The main change in this sample vs. the first section is that the <<< , >>> angle brackets have been filled in. The first number specifies the number of blocks launched and the second number specifies the number of threads per block. Therefore, in this example, the number of blocks * the number of threads gives the total thread count of the kernel.

Thread Hierarchy: CUDA Grid, Blocks and Threads

Threads launched by kernels are organized into blocks which are then organized into a grid.  Or another way of saying it is:

  • A kernel launches a grid
  • A grid contains numerous blocks
  • A block contains numerous threads
  • Each thread runs the code that is contained in the kernel function

Thread configuration for the samples above

 

Graphical representation of the previous sample’s kernel launches. As seen the block and threads are indexed starting at 0, which will become relevant later (next post)

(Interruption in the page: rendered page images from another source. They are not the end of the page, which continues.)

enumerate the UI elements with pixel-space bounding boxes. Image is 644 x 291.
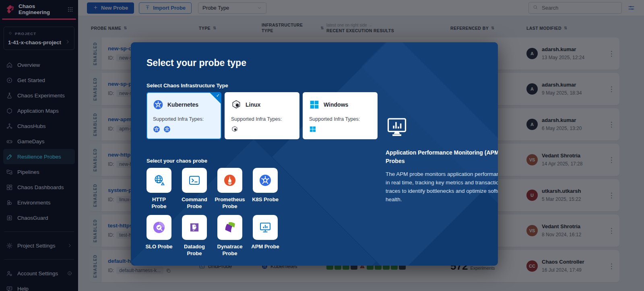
probe-tile-label: Command Probe — [182, 196, 207, 210]
apm-icon — [259, 221, 272, 234]
select-probe-type-modal: Select your probe type Select Chaos Infr… — [131, 42, 498, 266]
probe-tile-label: HTTP Probe — [152, 196, 167, 210]
kubernetes-icon — [163, 126, 171, 133]
page: Chaos Engineering PROJECT 1-41-x-chaos-p… — [0, 0, 644, 291]
supported-infra-label: Supported Infra Types: — [231, 116, 293, 122]
probe-tile-label: APM Probe — [251, 244, 279, 257]
linux-icon — [231, 99, 242, 110]
monitor-icon — [386, 116, 498, 138]
linux-icon — [231, 126, 238, 133]
http-icon — [153, 174, 165, 187]
infra-card-windows[interactable]: WindowsSupported Infra Types: — [303, 92, 378, 139]
probe-tile-command-probe[interactable]: Command Probe — [178, 168, 211, 210]
probe-tile-slo-probe[interactable]: SLO Probe — [143, 215, 175, 257]
probe-tile-label: Dynatrace Probe — [217, 244, 243, 257]
probe-tile-label: Prometheus Probe — [215, 196, 245, 210]
probe-tile-label: Datadog Probe — [184, 244, 205, 257]
prometheus-icon — [223, 174, 236, 187]
kubernetes-icon — [153, 99, 163, 110]
modal-title: Select your probe type — [147, 58, 246, 68]
infra-card-list: ✓KubernetesSupported Infra Types:LinuxSu… — [147, 92, 378, 139]
probe-section-label: Select your chaos probe — [147, 158, 207, 164]
probe-tile-dynatrace-probe[interactable]: Dynatrace Probe — [214, 215, 246, 257]
infra-section-label: Select Chaos Infrastructure Type — [147, 83, 228, 89]
probe-tile-k8s-probe[interactable]: K8S Probe — [249, 168, 281, 210]
probe-tile-label: K8S Probe — [252, 196, 279, 210]
infra-card-kubernetes[interactable]: ✓KubernetesSupported Infra Types: — [147, 92, 221, 139]
infra-card-name: Kubernetes — [167, 101, 198, 108]
infra-card-name: Linux — [246, 101, 260, 108]
windows-icon — [309, 99, 320, 110]
apm-info-title: Application Performance Monitoring (APM)… — [386, 149, 498, 165]
infra-card-name: Windows — [324, 101, 348, 108]
check-icon: ✓ — [216, 93, 220, 98]
datadog-icon — [188, 221, 201, 234]
probe-tile-http-probe[interactable]: HTTP Probe — [143, 168, 175, 210]
command-icon — [188, 174, 201, 187]
dynatrace-icon — [223, 221, 236, 234]
supported-infra-label: Supported Infra Types: — [153, 116, 215, 122]
probe-tile-label: SLO Probe — [145, 244, 172, 257]
probe-tile-datadog-probe[interactable]: Datadog Probe — [178, 215, 211, 257]
infra-card-linux[interactable]: LinuxSupported Infra Types: — [225, 92, 299, 139]
windows-icon — [309, 126, 316, 133]
supported-infra-label: Supported Infra Types: — [309, 116, 371, 122]
probe-tile-apm-probe[interactable]: APM Probe — [249, 215, 281, 257]
probe-tile-grid: HTTP ProbeCommand ProbePrometheus ProbeK… — [147, 168, 278, 257]
kubernetes-icon — [259, 174, 272, 187]
slo-icon — [153, 221, 165, 234]
probe-tile-prometheus-probe[interactable]: Prometheus Probe — [214, 168, 246, 210]
apm-info-panel: Application Performance Monitoring (APM)… — [386, 116, 498, 204]
kubernetes-icon — [153, 126, 160, 133]
apm-info-description: The APM probe monitors application perfo… — [386, 170, 498, 204]
sidebar-dim-overlay — [0, 0, 78, 291]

A kernel launch must contain at least 1 block and 1 thread for any code to be run.

  • The maximum number of threads per block is 1024
  • The maximum number of blocks using the launch configuration in the above sample is 231 − 1 (2,147,483,647)

This results in a maximum kernel thread count of over 2 trillion. Most likely this is sufficient for any problem; however, if it is not the parallel launch will need to be broken up into multiple kernel calls. 

For more specific information on device maximums see the following:

        Web page: https://en.wikipedia.org/wiki/CUDA
        Section: Version features and specifications
        Table: Technical specifications

Blocks and threads can be organized into multiple dimensions too; however I will leave that for the next post as this one seems sufficiently long. Part 2 here.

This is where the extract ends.